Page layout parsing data
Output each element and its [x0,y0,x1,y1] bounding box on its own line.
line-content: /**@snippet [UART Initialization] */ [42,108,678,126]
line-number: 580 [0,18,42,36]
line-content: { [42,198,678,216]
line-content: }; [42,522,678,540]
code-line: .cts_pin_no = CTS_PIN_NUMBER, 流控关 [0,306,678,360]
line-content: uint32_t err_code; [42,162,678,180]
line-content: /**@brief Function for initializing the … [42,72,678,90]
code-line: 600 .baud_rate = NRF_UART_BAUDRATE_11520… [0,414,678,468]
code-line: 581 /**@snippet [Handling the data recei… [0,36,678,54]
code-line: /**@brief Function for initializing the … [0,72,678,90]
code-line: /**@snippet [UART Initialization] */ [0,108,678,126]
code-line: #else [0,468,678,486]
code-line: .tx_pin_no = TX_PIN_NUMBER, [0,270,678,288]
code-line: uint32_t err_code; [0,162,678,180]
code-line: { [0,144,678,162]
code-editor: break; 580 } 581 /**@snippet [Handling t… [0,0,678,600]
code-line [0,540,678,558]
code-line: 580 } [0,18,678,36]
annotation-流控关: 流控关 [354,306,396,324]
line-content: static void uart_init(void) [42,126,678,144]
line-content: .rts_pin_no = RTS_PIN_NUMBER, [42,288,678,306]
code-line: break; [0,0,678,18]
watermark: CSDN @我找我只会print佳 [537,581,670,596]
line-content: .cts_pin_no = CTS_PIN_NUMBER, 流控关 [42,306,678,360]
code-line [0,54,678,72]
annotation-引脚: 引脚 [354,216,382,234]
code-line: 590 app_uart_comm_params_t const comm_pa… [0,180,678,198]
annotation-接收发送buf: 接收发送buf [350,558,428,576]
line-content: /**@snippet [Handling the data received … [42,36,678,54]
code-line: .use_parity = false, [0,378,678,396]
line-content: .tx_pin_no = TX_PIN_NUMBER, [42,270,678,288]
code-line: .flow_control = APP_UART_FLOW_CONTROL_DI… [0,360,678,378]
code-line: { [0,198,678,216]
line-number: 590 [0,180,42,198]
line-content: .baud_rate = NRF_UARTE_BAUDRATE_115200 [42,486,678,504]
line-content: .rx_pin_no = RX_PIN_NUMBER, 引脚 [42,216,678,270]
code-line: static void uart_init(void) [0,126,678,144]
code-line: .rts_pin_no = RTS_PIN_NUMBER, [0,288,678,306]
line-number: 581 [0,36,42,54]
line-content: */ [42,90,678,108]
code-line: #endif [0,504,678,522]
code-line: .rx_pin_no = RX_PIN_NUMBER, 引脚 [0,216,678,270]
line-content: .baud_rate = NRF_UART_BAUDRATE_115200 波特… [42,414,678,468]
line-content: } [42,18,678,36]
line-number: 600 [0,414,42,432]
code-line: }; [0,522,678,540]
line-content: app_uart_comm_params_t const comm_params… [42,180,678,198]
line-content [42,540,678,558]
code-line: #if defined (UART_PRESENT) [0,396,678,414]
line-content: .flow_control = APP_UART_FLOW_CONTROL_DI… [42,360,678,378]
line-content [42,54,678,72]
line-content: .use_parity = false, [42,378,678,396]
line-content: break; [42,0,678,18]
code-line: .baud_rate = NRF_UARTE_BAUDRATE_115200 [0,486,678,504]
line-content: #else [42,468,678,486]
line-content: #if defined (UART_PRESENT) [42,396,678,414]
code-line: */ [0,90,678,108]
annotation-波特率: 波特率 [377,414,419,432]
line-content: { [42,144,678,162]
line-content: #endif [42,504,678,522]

Instructions to follow:
Copy the data above. Keep each line exact.

Solution to this exercise:
Output each element and its [x0,y0,x1,y1] bounding box on its own line.
line-content: /**@snippet [UART Initialization] */ [42,108,678,126]
line-number: 580 [0,18,42,36]
line-content: { [42,198,678,216]
line-content: }; [42,522,678,540]
code-line: .cts_pin_no = CTS_PIN_NUMBER, 流控关 [0,306,678,360]
line-content: uint32_t err_code; [42,162,678,180]
line-content: /**@brief Function for initializing the … [42,72,678,90]
code-line: 600 .baud_rate = NRF_UART_BAUDRATE_11520… [0,414,678,468]
code-line: 581 /**@snippet [Handling the data recei… [0,36,678,54]
code-line: /**@brief Function for initializing the … [0,72,678,90]
code-line: /**@snippet [UART Initialization] */ [0,108,678,126]
code-line: #else [0,468,678,486]
code-line: .tx_pin_no = TX_PIN_NUMBER, [0,270,678,288]
code-line: uint32_t err_code; [0,162,678,180]
code-line: { [0,144,678,162]
code-editor: break; 580 } 581 /**@snippet [Handling t… [0,0,678,600]
code-line [0,540,678,558]
code-line: 580 } [0,18,678,36]
annotation-流控关: 流控关 [354,306,396,324]
line-content: static void uart_init(void) [42,126,678,144]
line-content: .rts_pin_no = RTS_PIN_NUMBER, [42,288,678,306]
code-line: break; [0,0,678,18]
watermark: CSDN @我找我只会print佳 [537,581,670,596]
line-content: .cts_pin_no = CTS_PIN_NUMBER, 流控关 [42,306,678,360]
code-line [0,54,678,72]
annotation-引脚: 引脚 [354,216,382,234]
code-line: 590 app_uart_comm_params_t const comm_pa… [0,180,678,198]
annotation-接收发送buf: 接收发送buf [350,558,428,576]
line-content: /**@snippet [Handling the data received … [42,36,678,54]
code-line: .use_parity = false, [0,378,678,396]
line-content: .tx_pin_no = TX_PIN_NUMBER, [42,270,678,288]
code-line: .flow_control = APP_UART_FLOW_CONTROL_DI… [0,360,678,378]
code-line: { [0,198,678,216]
line-number: 590 [0,180,42,198]
line-content: .baud_rate = NRF_UARTE_BAUDRATE_115200 [42,486,678,504]
line-content: .rx_pin_no = RX_PIN_NUMBER, 引脚 [42,216,678,270]
code-line: static void uart_init(void) [0,126,678,144]
code-line: .rts_pin_no = RTS_PIN_NUMBER, [0,288,678,306]
line-number: 581 [0,36,42,54]
line-content: */ [42,90,678,108]
code-line: #endif [0,504,678,522]
code-line: .rx_pin_no = RX_PIN_NUMBER, 引脚 [0,216,678,270]
line-content: .baud_rate = NRF_UART_BAUDRATE_115200 波特… [42,414,678,468]
line-content: } [42,18,678,36]
line-number: 600 [0,414,42,432]
code-line: }; [0,522,678,540]
line-content: app_uart_comm_params_t const comm_params… [42,180,678,198]
line-content [42,540,678,558]
code-line: #if defined (UART_PRESENT) [0,396,678,414]
line-content: .flow_control = APP_UART_FLOW_CONTROL_DI… [42,360,678,378]
line-content [42,54,678,72]
line-content: .use_parity = false, [42,378,678,396]
line-content: break; [42,0,678,18]
code-line: .baud_rate = NRF_UARTE_BAUDRATE_115200 [0,486,678,504]
line-content: #else [42,468,678,486]
line-content: #if defined (UART_PRESENT) [42,396,678,414]
code-line: */ [0,90,678,108]
annotation-波特率: 波特率 [377,414,419,432]
line-content: { [42,144,678,162]
line-content: #endif [42,504,678,522]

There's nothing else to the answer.